Dort haben russische Truppen demnach im Tagesverlauf gut zwei Drittel ihrer Angriffe gestartet. Konkret geht es um die Frontabschnitte bei Awdijiwka, das schon seit Monaten von russischen Truppen gestürmt wird, und Marjinka. Dort soll das Moskauer Militär unbestätigten Berichten zufolge nahe der südlich von Marjinka gelegenen Ortschaft Nowomychajkiwka vorankommen.
Deutschland, Frankreich und Polen gegen russische Desinformation
Deutschland, Frankreich und Polen wollen nach Angaben des französischen Außenministers Stéphane Séjourné beim Kampf gegen russische Desinformation zusammenarbeiten. Das kündigte der Politiker in einem gemeinsamen Interview der „Frankfurter Allgemeinen Zeitung„ (Montag), der polnischen Zeitung „Gazeta Wyborcza“ und der “Ouest-France“ an. “Unsere drei Länder sind Opfer der gleichen Destabilisierungsstrategie geworden.
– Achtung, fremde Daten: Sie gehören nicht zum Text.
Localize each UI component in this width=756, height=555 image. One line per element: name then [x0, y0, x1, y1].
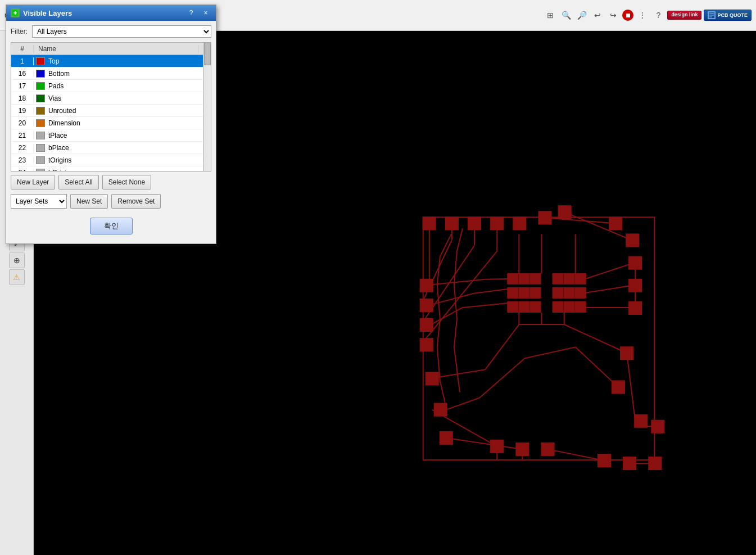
layer-sets-row: Layer Sets New Set Remove Set — [11, 194, 211, 209]
dialog-body: Filter: All Layers Used Layers Signal La… — [6, 21, 216, 243]
layer-color-swatch — [36, 57, 45, 65]
table-header: # Name × — [11, 43, 211, 55]
layer-color-swatch — [36, 94, 45, 102]
layer-name: Pads — [47, 82, 211, 90]
pcb-quote-icon — [708, 11, 716, 19]
new-layer-button[interactable]: New Layer — [11, 175, 55, 189]
svg-rect-41 — [530, 302, 540, 312]
zoom-fit-icon[interactable]: ⊞ — [544, 8, 557, 22]
svg-line-58 — [421, 251, 497, 345]
confirm-button[interactable]: 확인 — [90, 218, 133, 234]
svg-rect-78 — [423, 217, 655, 460]
layer-row[interactable]: 1Top — [11, 55, 211, 67]
layer-row[interactable]: 20Dimension — [11, 117, 211, 129]
pcb-quote-label: PCB QUOTE — [717, 12, 748, 18]
select-none-button[interactable]: Select None — [102, 175, 151, 189]
layer-num: 16 — [11, 70, 34, 78]
layer-row[interactable]: 23tOrigins — [11, 154, 211, 166]
svg-line-67 — [429, 294, 474, 305]
svg-line-83 — [446, 398, 479, 410]
layer-table: # Name × 1Top16Bottom17Pads18Vias19Unrou… — [11, 42, 211, 172]
svg-rect-34 — [519, 274, 529, 284]
layer-num: 17 — [11, 82, 34, 90]
svg-line-80 — [485, 324, 519, 369]
svg-rect-42 — [553, 274, 563, 284]
help-icon[interactable]: ? — [651, 8, 665, 22]
layer-name: Vias — [47, 94, 211, 102]
layer-color-swatch — [36, 169, 45, 172]
visible-layers-dialog: Visible Layers ? × Filter: All Layers Us… — [6, 4, 216, 244]
svg-line-69 — [429, 308, 463, 326]
tool-warning[interactable]: ⚠ — [9, 269, 25, 285]
svg-rect-40 — [519, 302, 529, 312]
layer-rows-container: 1Top16Bottom17Pads18Vias19Unrouted20Dime… — [11, 55, 211, 172]
layer-name: tOrigins — [47, 156, 211, 164]
layer-row[interactable]: 22bPlace — [11, 142, 211, 154]
layer-color-swatch — [36, 82, 45, 90]
svg-rect-47 — [576, 288, 586, 298]
svg-rect-35 — [530, 274, 540, 284]
svg-line-84 — [479, 358, 524, 398]
svg-line-86 — [576, 347, 618, 387]
layer-name: Bottom — [47, 70, 211, 78]
undo-icon[interactable]: ↩ — [591, 8, 604, 22]
dialog-help-button[interactable]: ? — [185, 7, 197, 19]
action-buttons: New Layer Select All Select None — [11, 175, 211, 189]
layer-num: 19 — [11, 107, 34, 115]
layer-color-swatch — [36, 70, 45, 78]
svg-rect-37 — [519, 288, 529, 298]
confirm-row: 확인 — [11, 218, 211, 239]
filter-row: Filter: All Layers Used Layers Signal La… — [11, 25, 211, 38]
dialog-close-button[interactable]: × — [200, 7, 211, 19]
svg-line-76 — [548, 449, 604, 461]
layer-row[interactable]: 21tPlace — [11, 129, 211, 142]
layer-row[interactable]: 24bOrigins — [11, 166, 211, 172]
layer-num: 23 — [11, 156, 34, 164]
dialog-titlebar: Visible Layers ? × — [6, 5, 216, 21]
separator-icon: ⋮ — [636, 8, 649, 22]
layer-num: 24 — [11, 169, 34, 172]
scrollbar-thumb[interactable] — [204, 43, 211, 65]
layer-num: 18 — [11, 94, 34, 102]
svg-line-82 — [564, 324, 627, 353]
zoom-out-icon[interactable]: 🔎 — [575, 8, 588, 22]
svg-rect-50 — [576, 302, 586, 312]
filter-label: Filter: — [11, 28, 28, 35]
design-link-button[interactable]: design link — [667, 11, 701, 20]
toolbar: ⊞ 🔍 🔎 ↩ ↪ ■ ⋮ ? design link PCB QUOTE — [544, 8, 752, 22]
header-num: # — [11, 45, 34, 53]
svg-rect-23 — [420, 339, 433, 351]
zoom-in-icon[interactable]: 🔍 — [559, 8, 573, 22]
layer-num: 22 — [11, 144, 34, 152]
tool-via[interactable]: ⊕ — [9, 252, 25, 268]
dialog-title: Visible Layers — [23, 9, 182, 17]
stop-icon[interactable]: ■ — [622, 10, 633, 21]
svg-line-87 — [641, 426, 654, 427]
layer-color-swatch — [36, 119, 45, 127]
layer-row[interactable]: 17Pads — [11, 80, 211, 92]
redo-icon[interactable]: ↪ — [606, 8, 620, 22]
header-name: Name — [34, 45, 198, 53]
svg-rect-46 — [564, 288, 574, 298]
layer-name: bPlace — [47, 144, 211, 152]
layer-color-swatch — [36, 107, 45, 115]
select-all-button[interactable]: Select All — [58, 175, 98, 189]
layer-table-scrollbar[interactable] — [203, 43, 211, 171]
design-link-label: design link — [671, 12, 698, 18]
layer-name: Dimension — [47, 119, 211, 127]
layer-row[interactable]: 16Bottom — [11, 67, 211, 80]
layer-sets-select[interactable]: Layer Sets — [11, 194, 67, 209]
filter-select[interactable]: All Layers Used Layers Signal Layers — [32, 25, 211, 38]
layer-color-swatch — [36, 132, 45, 139]
svg-rect-45 — [553, 288, 563, 298]
svg-rect-38 — [530, 288, 540, 298]
layer-num: 21 — [11, 132, 34, 139]
layer-row[interactable]: 18Vias — [11, 92, 211, 105]
pcb-quote-button[interactable]: PCB QUOTE — [704, 10, 752, 21]
layer-row[interactable]: 19Unrouted — [11, 105, 211, 117]
new-set-button[interactable]: New Set — [70, 194, 108, 209]
remove-set-button[interactable]: Remove Set — [111, 194, 161, 209]
svg-line-62 — [627, 353, 635, 421]
layer-color-swatch — [36, 156, 45, 164]
svg-rect-24 — [426, 372, 438, 385]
Wir werden eine neue Zusammenarbeit gegen russische Desinformation ankündigen“, sagte Séjourné.
Als Arten der Angriffe nannte der Politiker Trollfabriken und gefälschte Nachrichtenseiten. “Wir werden die Instrumente dieser Desinformation transparent offenlegen. Wir werden Angriffe enthüllen, die begangen wurden. Und zwar mit Beweisen.“ Es gebe übereinstimmende Hinweise darauf, dass es zudem sogenannte Schläferoperationen gebe - Instrumente, die jederzeit aktiv werden könnten, insbesondere während einer Wahl.
Was am Sonntag wichtig wird
Der Sonntag wurde in der Region Charkiw zum Trauertag erklärt. Vorausgegangen waren verheerende Drohnenangriffe in der Nacht zum Samstag, bei denen sieben Menschen ums Leben kamen. Unter den Opfern waren auch drei kleine Kinder. Die Ukraine verteidigt sich zugleich mit aller Kraft gegen die russischen Angriffe. Vor allem im Osten und im Süden versuchen die russischen Streitkräfte, weitere Ortschaften zu besetzen.